Visions of Customer Service
Tighter links are being forged between customer service and logistics in the retail supply chain. As competition between traditional and online shopping choices heats up, expedited transportation offerings and blended supply chain networks play a pivotal role. Simply put, delivery speed and logistics agility provide the customer service levels needed to win.
The main advantage of traditional retailers is instant shopper gratification. Compare your choices, try it on, take it home. To offset that advantage, online retailers are serving up a host of instant shipping solutions.

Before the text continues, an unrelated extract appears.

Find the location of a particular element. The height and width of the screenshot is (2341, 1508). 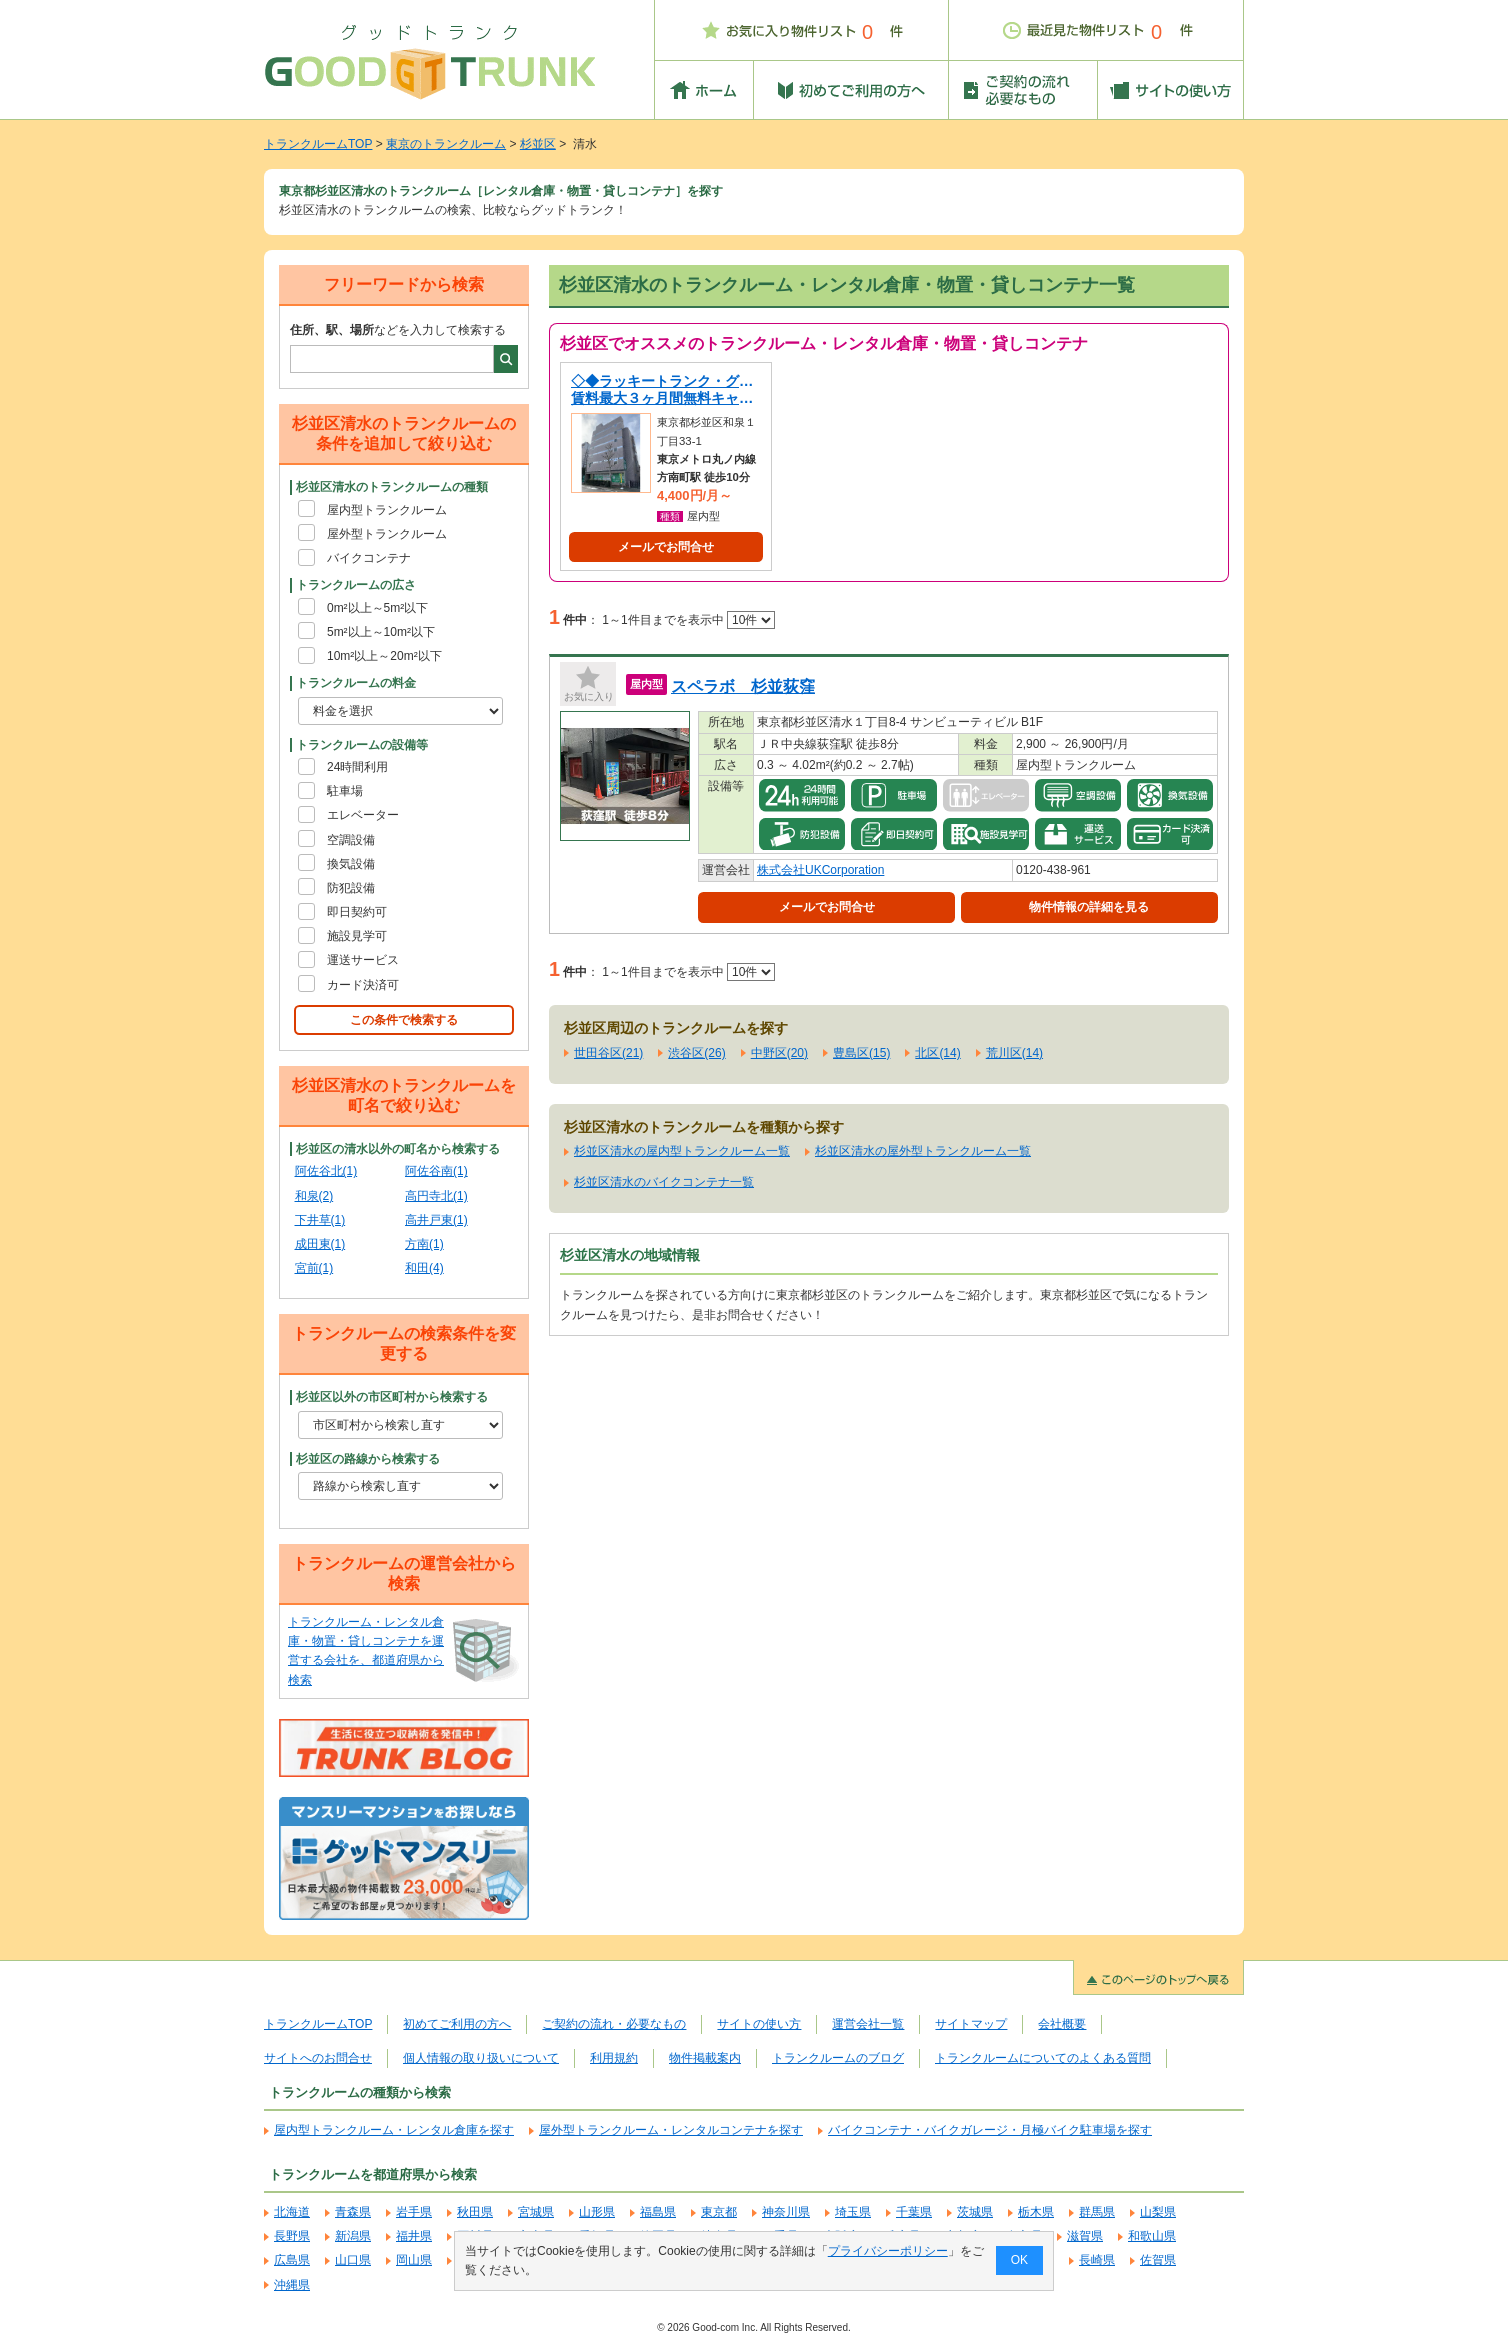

Google, for example, offers Google Shopping Express in certain areas by partnering with traditional retailers such as American Eagle, Toys R Us, and Office Depot. Google offers the convenience of online shopping while leveraging offline logistics infrastructure—a blended customer service solution.

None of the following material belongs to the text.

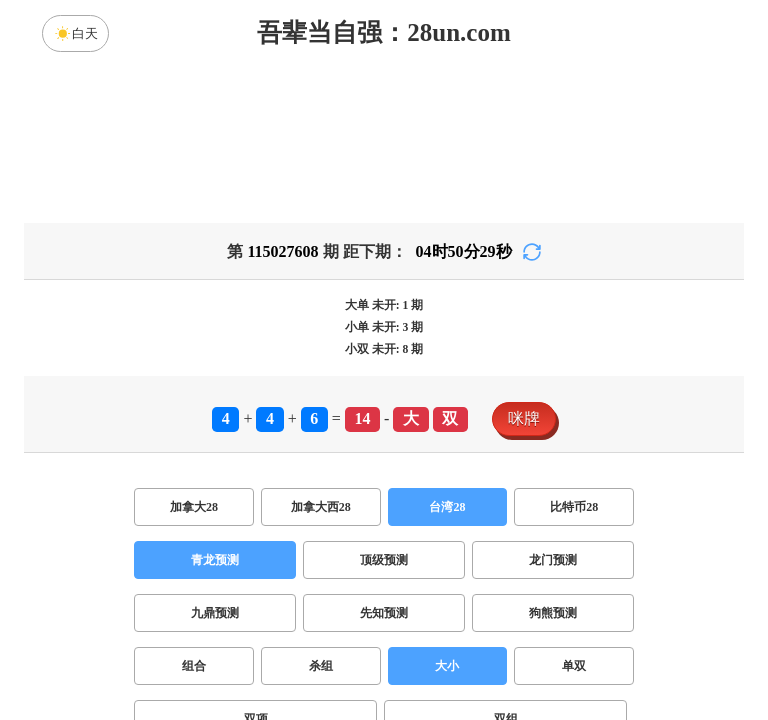 Image resolution: width=768 pixels, height=720 pixels. What do you see at coordinates (447, 507) in the screenshot?
I see `台湾28` at bounding box center [447, 507].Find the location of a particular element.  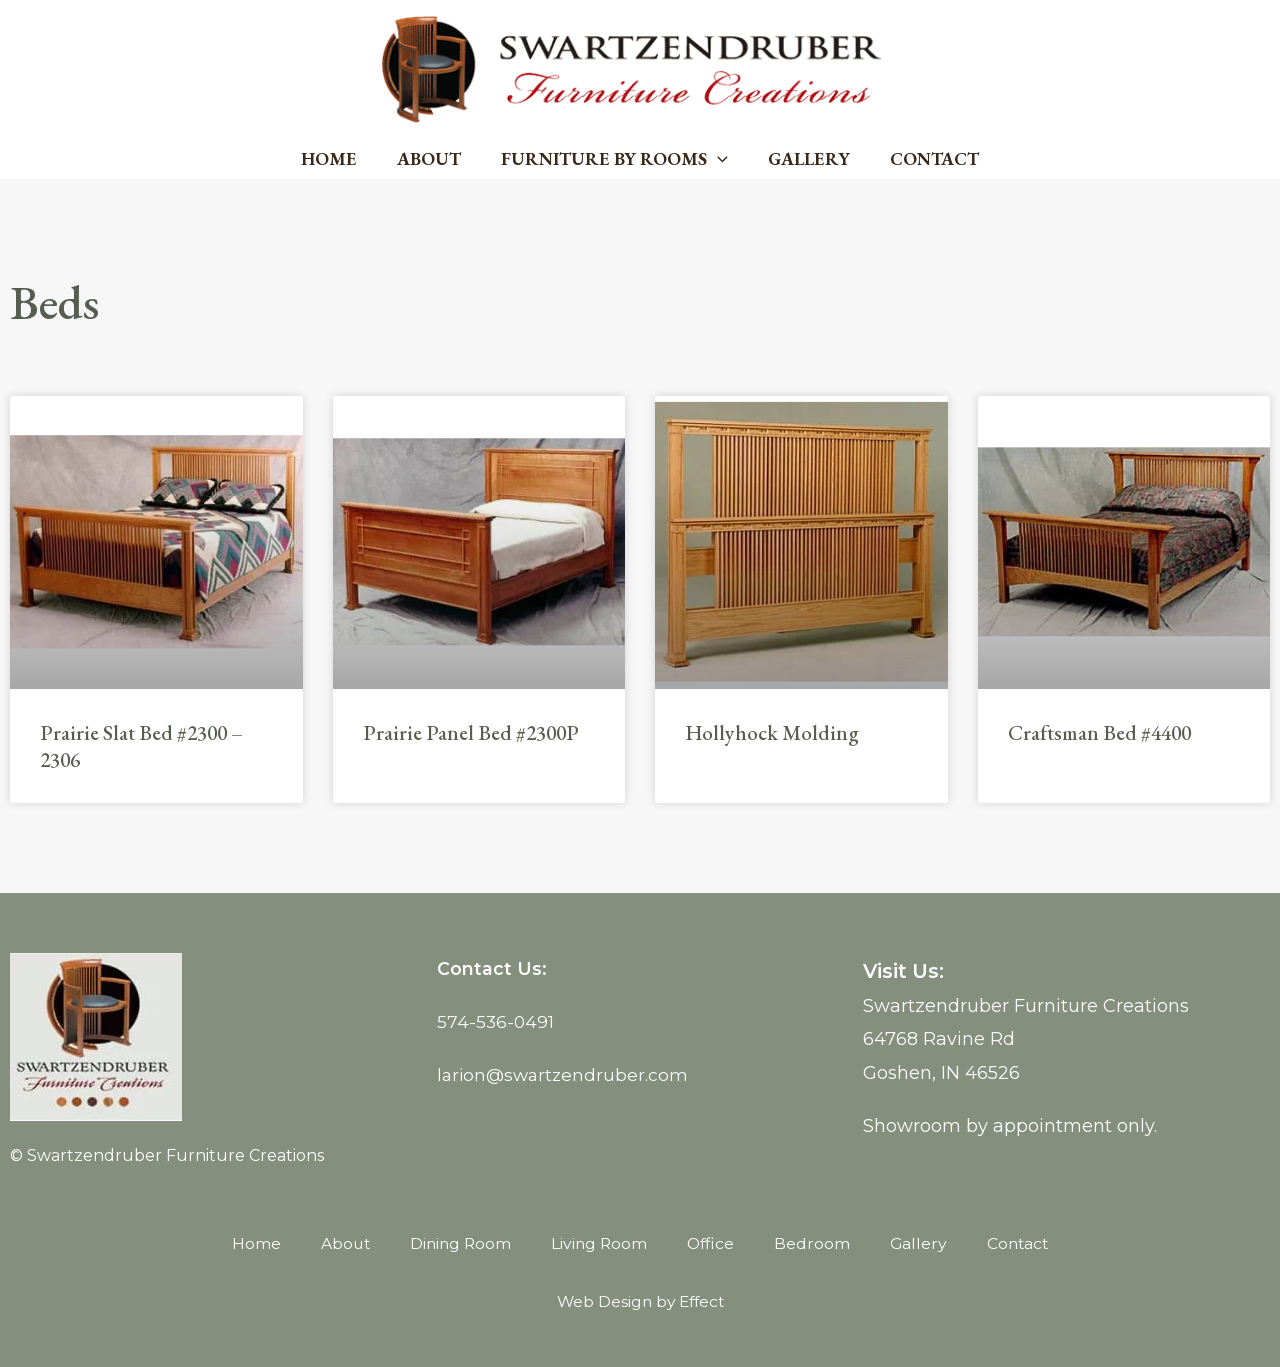

Home is located at coordinates (337, 158).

To serve customers quicker, eBay launched eBay Now, offering same-day delivery in New York, Chicago, San Francisco, Dallas, and London.
Amazon has taken a slightly different shipping/shopping approach. Partnering with the U.S. Postal Service enables Amazon to leverage underutilized weekend capacity and offer Sunday delivery in the New York and Los Angeles markets. The company plans to expand the offering in 2014.

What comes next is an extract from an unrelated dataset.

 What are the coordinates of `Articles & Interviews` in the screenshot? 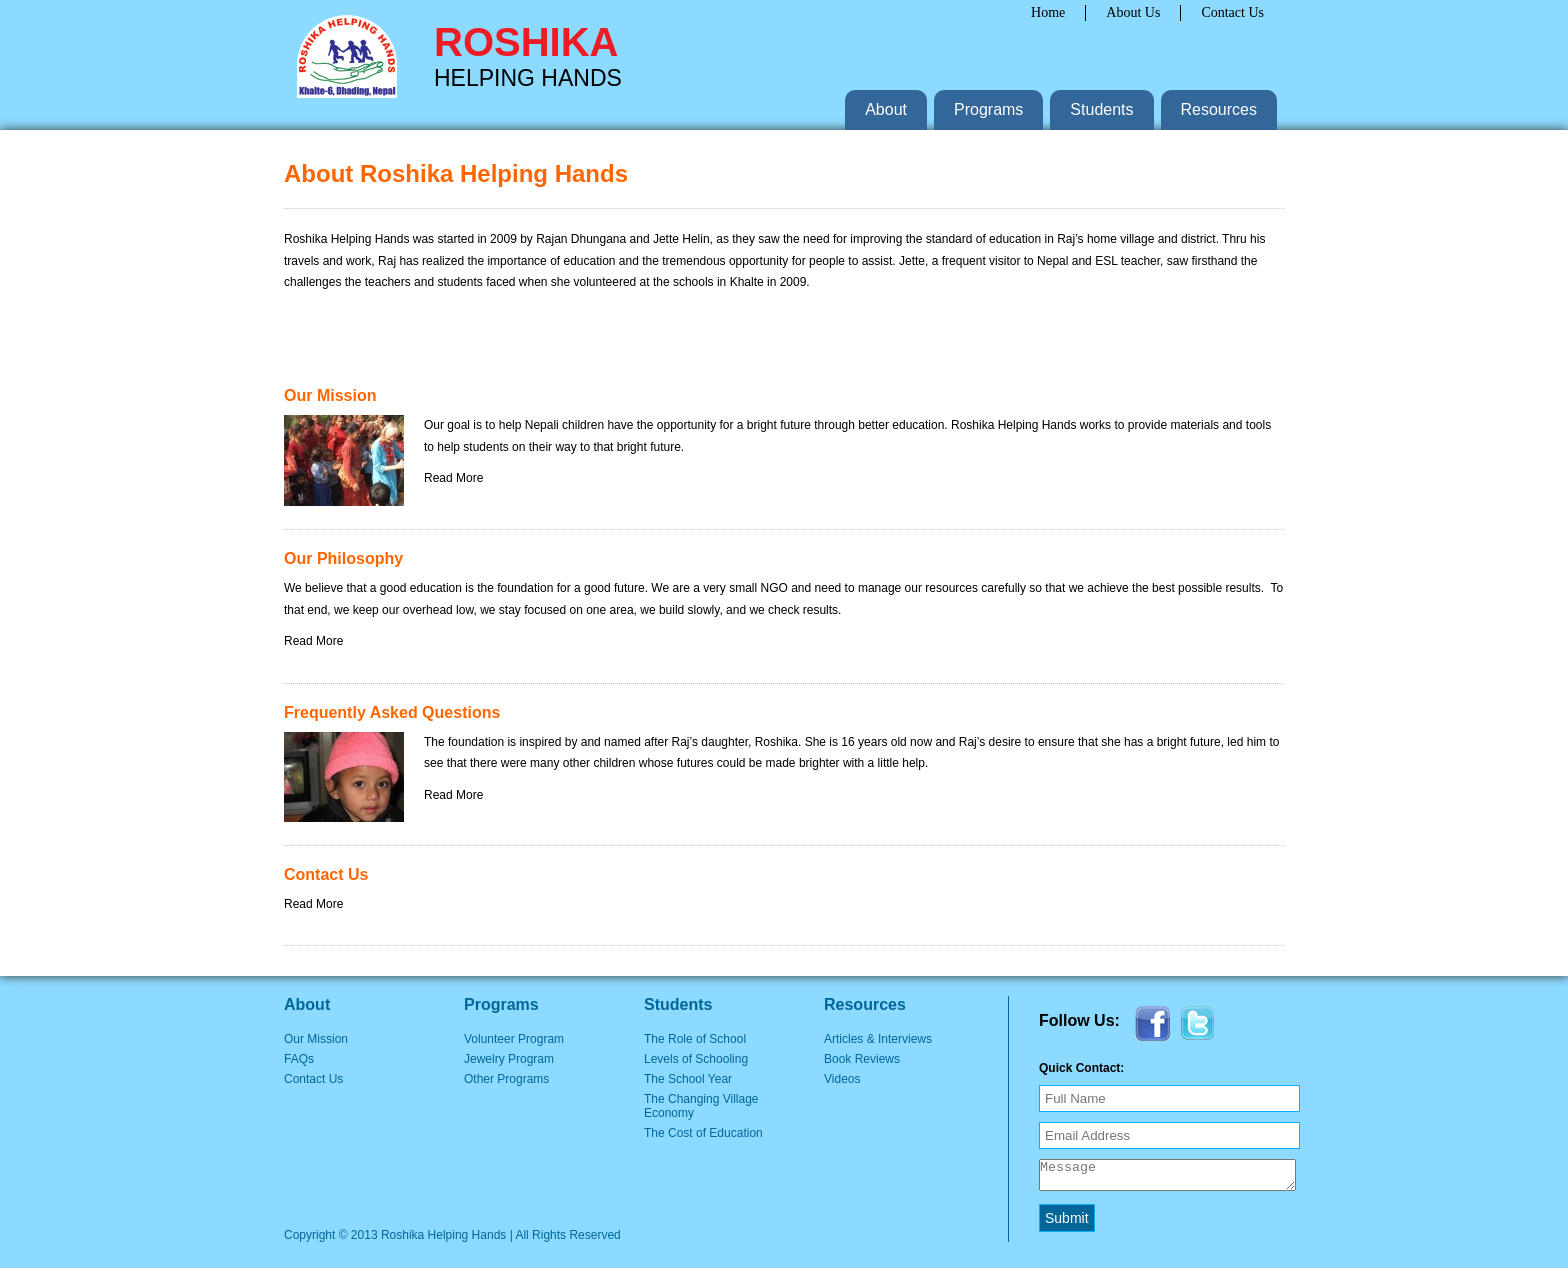 It's located at (878, 1039).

Further stoking the hope to serve customers quicker, Amazon Air plans drone delivery of packages weighing up to five pounds (which accounts for 80 percent of Amazon shipments). Ten years ago, Inbound Logistics envisioned the possibility of drone-driven deliveries. Except for the direct-to-home example, the Amazon video is oddly similar.
Jeff Bezos revealed Amazon's drone-driven delivery plan during an exclusive 60 Minutes interview, coincidentally timed between Black Friday and Cyber Monday. Beyond the inherent publicity factor in the Amazon Air plan, Bezos says Amazon's success is based purely on customer service. It's why Amazon keeps prices so low that stockholders receive light dividends, why it spends millions building DCs nearest to customer clusters, why it continuously invests in technology such as Kiva, and why it envisions drones making deliveries. Receiving orders quickly and cheaply is just what the customer wants.
Not to be outdone by Amazon, Google got press coverage a few days later in a New York Times article revealing an advanced investment in robotics. According to the "specialists" interviewed in the article, supply chain automation is an obvious target of the effort: "Perhaps someday there will be automated delivery to the doorstep, which is now dependent upon humans."
And now comes word that DHL is testing drone delivery in Germany.
What is driving all these supply chain visions? Customer service.